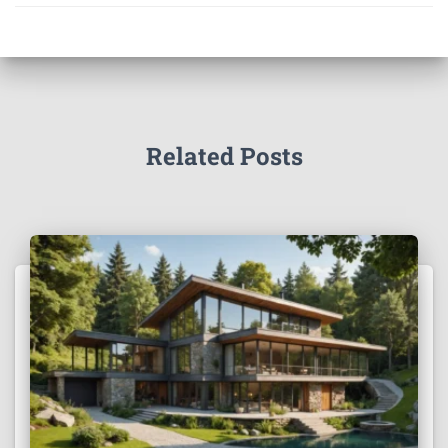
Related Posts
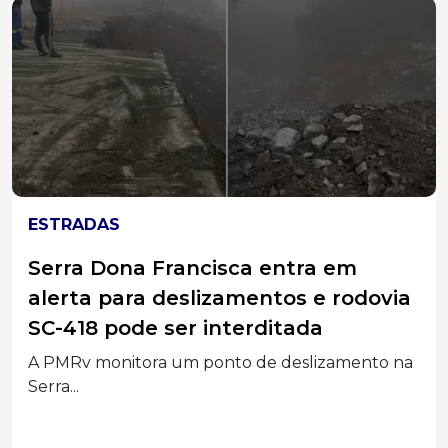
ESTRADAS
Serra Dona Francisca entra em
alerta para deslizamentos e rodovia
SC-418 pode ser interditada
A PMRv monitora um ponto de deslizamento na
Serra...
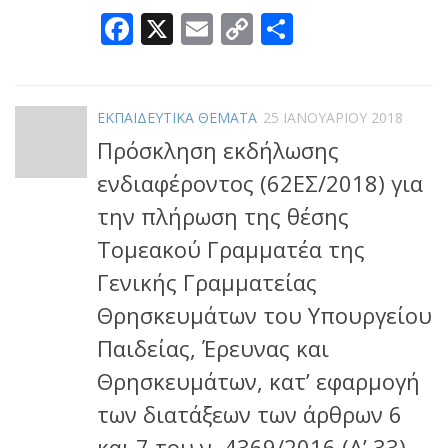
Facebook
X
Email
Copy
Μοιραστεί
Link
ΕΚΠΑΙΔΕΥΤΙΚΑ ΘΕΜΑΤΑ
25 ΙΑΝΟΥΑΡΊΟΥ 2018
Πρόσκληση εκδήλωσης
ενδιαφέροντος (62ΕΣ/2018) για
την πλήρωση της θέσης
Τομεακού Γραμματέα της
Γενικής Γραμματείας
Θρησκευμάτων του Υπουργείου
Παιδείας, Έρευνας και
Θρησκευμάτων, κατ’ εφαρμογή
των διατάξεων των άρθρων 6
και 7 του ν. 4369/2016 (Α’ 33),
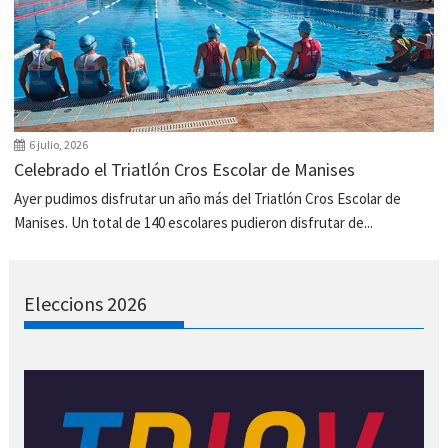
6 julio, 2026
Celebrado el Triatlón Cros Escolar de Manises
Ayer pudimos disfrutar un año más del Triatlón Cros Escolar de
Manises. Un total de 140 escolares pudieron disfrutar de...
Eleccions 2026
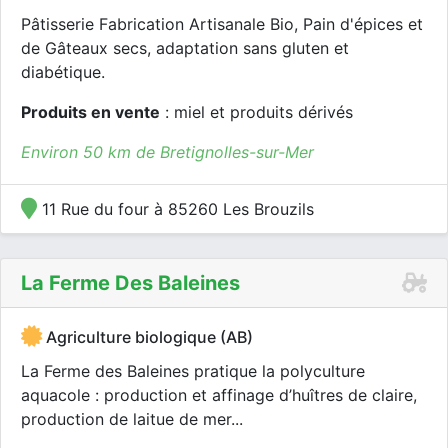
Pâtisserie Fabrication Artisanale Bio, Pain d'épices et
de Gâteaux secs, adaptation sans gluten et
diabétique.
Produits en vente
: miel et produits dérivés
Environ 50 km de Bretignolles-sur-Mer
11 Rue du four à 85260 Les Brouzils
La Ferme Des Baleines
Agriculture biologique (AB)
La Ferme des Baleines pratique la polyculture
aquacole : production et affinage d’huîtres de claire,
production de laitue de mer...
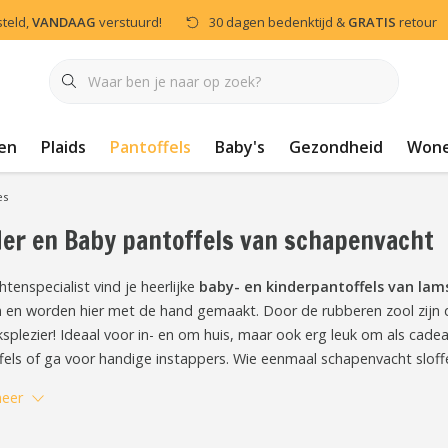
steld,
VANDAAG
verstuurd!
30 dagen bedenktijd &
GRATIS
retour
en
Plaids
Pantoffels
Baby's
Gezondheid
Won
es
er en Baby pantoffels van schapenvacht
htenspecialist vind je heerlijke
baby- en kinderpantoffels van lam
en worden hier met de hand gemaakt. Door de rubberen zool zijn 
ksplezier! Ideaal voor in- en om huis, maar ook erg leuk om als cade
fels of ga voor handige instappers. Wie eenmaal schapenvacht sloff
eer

....

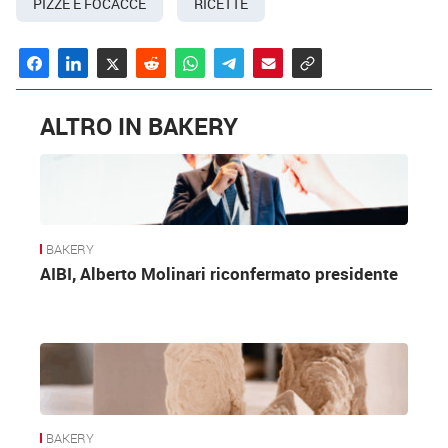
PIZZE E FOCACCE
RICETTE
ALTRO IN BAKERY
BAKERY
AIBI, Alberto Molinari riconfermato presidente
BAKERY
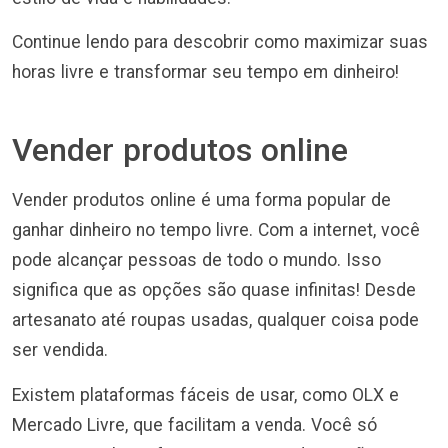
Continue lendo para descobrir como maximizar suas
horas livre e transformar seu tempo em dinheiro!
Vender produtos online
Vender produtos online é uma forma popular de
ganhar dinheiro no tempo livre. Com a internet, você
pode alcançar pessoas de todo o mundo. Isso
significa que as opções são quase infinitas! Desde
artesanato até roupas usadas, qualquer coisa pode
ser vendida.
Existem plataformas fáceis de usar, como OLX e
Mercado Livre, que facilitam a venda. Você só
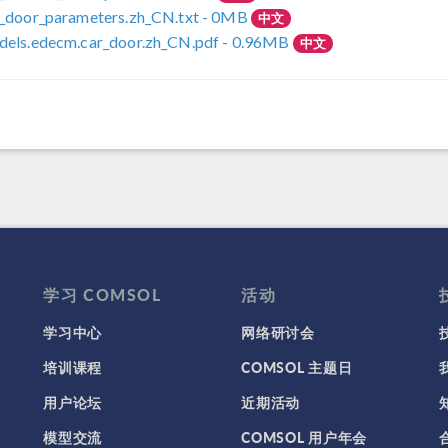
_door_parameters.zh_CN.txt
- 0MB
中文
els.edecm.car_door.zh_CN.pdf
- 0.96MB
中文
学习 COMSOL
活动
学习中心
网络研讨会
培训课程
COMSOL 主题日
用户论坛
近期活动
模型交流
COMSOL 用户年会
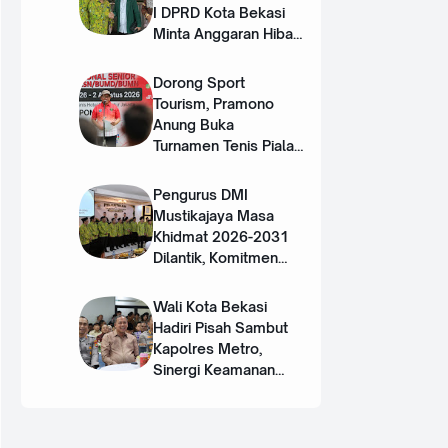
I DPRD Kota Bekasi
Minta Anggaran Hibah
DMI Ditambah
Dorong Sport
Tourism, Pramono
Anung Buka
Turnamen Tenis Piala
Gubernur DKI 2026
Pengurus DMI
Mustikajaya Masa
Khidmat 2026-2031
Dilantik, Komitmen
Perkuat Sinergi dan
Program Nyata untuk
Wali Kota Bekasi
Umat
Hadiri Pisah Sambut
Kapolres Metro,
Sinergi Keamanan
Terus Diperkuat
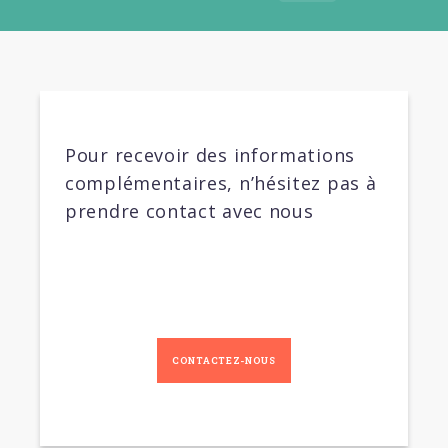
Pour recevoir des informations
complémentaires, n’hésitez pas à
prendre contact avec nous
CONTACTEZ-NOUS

....

Task details =>
Scan the entries above and return each line that holds "dinheiro".

Result of the task =>
horas livre e transformar seu tempo em dinheiro!
ganhar dinheiro no tempo livre. Com a internet, você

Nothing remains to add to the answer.